Thursday, November 24, 2016

A different kind of Thankful

Thanksgiving. Normally a day I use to reflect on how many blessings I have and how very grateful I am for the life God has given to me and my family. I don’t just save those sentiments for a single day out of the entire year, but Thanksgiving is that special day when reflection seems to be a given.


Except for this Thanksgiving.
A dear friend saved  this beautifully written post  on my Facebook wall.  I can relate on every level, almost as if I had written it myself. This year is so incredibly painful and sad, but I also have things to still be grateful for.
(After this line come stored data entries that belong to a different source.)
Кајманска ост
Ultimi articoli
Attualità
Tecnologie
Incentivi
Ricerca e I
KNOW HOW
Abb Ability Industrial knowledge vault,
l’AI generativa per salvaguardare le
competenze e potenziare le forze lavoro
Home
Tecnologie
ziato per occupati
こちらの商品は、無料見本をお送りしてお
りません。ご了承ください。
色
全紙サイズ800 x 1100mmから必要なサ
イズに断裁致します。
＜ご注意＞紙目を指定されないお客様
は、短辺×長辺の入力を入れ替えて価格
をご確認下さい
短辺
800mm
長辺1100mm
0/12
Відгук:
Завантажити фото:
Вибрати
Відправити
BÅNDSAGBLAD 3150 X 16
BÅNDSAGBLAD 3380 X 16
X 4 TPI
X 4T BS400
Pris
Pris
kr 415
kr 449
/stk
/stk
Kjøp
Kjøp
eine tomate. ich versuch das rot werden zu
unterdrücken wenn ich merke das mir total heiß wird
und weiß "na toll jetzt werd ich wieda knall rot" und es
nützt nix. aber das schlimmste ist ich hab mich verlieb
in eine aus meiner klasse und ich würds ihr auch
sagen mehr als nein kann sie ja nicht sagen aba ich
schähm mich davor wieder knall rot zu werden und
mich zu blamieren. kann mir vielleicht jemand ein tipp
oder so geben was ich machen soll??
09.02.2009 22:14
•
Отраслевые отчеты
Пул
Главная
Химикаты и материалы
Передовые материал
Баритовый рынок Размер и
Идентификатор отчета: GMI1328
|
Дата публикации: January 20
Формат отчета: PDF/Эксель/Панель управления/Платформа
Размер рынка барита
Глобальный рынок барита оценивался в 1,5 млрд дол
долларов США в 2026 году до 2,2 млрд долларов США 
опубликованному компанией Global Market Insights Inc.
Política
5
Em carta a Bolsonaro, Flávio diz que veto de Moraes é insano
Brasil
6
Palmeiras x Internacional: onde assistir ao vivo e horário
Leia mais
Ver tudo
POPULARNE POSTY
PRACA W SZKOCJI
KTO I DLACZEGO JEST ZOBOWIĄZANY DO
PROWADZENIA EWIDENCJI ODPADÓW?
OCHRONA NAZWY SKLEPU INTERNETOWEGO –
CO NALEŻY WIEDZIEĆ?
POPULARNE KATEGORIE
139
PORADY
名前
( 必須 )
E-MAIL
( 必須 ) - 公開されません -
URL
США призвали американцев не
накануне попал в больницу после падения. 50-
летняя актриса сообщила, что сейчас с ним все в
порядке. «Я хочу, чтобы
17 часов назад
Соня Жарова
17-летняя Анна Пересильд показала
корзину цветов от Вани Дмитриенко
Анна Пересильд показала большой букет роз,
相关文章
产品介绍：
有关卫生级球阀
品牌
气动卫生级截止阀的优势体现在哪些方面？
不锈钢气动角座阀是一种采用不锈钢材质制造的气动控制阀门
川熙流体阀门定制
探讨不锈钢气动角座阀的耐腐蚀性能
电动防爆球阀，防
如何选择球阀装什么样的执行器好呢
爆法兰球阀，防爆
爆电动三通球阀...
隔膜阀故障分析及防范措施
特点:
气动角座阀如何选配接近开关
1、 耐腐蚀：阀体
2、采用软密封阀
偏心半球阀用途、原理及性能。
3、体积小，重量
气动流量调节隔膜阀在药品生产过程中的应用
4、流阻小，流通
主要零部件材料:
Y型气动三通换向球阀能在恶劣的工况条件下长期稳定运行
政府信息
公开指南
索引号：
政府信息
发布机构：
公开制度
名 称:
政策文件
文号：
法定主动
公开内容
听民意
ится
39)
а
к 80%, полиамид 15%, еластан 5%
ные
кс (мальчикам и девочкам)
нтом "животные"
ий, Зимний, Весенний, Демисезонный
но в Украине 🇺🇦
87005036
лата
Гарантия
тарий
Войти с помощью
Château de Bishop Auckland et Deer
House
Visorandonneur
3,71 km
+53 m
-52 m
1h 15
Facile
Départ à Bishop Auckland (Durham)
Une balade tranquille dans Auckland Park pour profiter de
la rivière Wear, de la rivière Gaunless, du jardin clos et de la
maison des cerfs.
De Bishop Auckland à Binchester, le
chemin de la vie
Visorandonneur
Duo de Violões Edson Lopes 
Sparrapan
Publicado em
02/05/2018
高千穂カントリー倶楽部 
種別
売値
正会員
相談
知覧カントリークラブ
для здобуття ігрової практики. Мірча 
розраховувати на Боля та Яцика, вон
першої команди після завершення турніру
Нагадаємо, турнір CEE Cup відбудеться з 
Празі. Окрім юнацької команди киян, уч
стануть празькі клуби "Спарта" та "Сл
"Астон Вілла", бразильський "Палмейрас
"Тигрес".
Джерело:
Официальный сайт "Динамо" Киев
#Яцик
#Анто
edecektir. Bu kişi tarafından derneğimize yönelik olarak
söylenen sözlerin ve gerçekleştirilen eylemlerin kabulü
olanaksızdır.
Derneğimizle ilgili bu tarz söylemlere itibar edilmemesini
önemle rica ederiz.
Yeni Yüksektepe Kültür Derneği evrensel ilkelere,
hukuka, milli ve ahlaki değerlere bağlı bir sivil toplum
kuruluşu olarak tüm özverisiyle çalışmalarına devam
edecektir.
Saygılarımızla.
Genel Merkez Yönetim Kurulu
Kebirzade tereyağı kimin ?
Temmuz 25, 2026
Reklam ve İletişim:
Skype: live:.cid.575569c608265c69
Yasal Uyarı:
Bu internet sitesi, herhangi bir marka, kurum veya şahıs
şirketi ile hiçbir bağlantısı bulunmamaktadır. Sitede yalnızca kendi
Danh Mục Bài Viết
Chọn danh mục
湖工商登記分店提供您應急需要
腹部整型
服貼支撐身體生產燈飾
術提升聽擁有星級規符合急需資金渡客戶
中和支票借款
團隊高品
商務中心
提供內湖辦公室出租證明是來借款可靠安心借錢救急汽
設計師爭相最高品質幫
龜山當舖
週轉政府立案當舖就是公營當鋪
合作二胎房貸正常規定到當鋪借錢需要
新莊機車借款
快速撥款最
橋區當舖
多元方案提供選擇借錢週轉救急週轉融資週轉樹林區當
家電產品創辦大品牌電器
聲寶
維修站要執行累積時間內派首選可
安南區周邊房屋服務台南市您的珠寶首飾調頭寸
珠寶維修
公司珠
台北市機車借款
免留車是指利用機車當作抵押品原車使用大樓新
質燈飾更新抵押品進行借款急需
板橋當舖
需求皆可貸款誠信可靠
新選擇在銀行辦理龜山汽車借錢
And it’s perfectly okay to be in both of those worlds. But if I’m being honest it’s very difficult to be in the world of thankfulness and gratefulness. I’m not thankful for this heartache. This grief. This sadness. It paralyzes me far more often than I would like, but I can’t hurry it along. I can’t make it go away. I can’t always maneuver through it with grace and gratitude.
And while I sit in tears thinking about the empty chair at the table, my heart is also full from the other chairs that are filled. I’m so incredibly blessed to be in a position with my family to start a business in honor of Cody. To have something wonderful to focus our attention on does not go unappreciated. By any of us.
And so we ARE thankful. Just painfully so.
From the bottom of my heart I extend a sincere and warm “Happy Thanksgiving” to my family and friends near and far. If you find yourself with an empty chair at your table this year, my heart is with you. If it is the first year that chair is empty, my heart is aching for you. If your chairs are all full may the blessings that fill your heart not be taken for granted.